[Dataset records]
+--
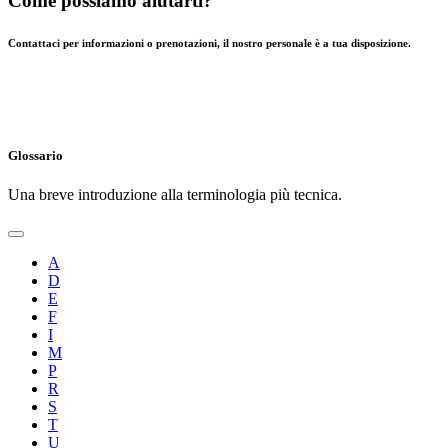
Come possiamo aiutarti?
Contattaci per informazioni o prenotazioni, il nostro personale è a tua disposizione.
Glossario
Una breve introduzione alla terminologia più tecnica.
A
D
E
F
I
M
P
R
S
T
U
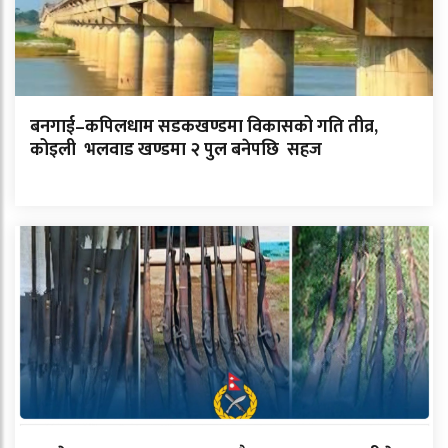
बनगाई–कपिलधाम सडकखण्डमा विकासको गति तीव्र,
कोइली भलवाड खण्डमा २ पुल बनेपछि सहज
+--
Write every entry out again exactly, images omitted.

Come possiamo aiutarti?
Contattaci per informazioni o prenotazioni, il nostro personale è a tua disposizione.
Glossario
Una breve introduzione alla terminologia più tecnica.
A
D
E
F
I
M
P
R
S
T
U
बनगाई–कपिलधाम सडकखण्डमा विकासको गति तीव्र,
कोइली भलवाड खण्डमा २ पुल बनेपछि सहज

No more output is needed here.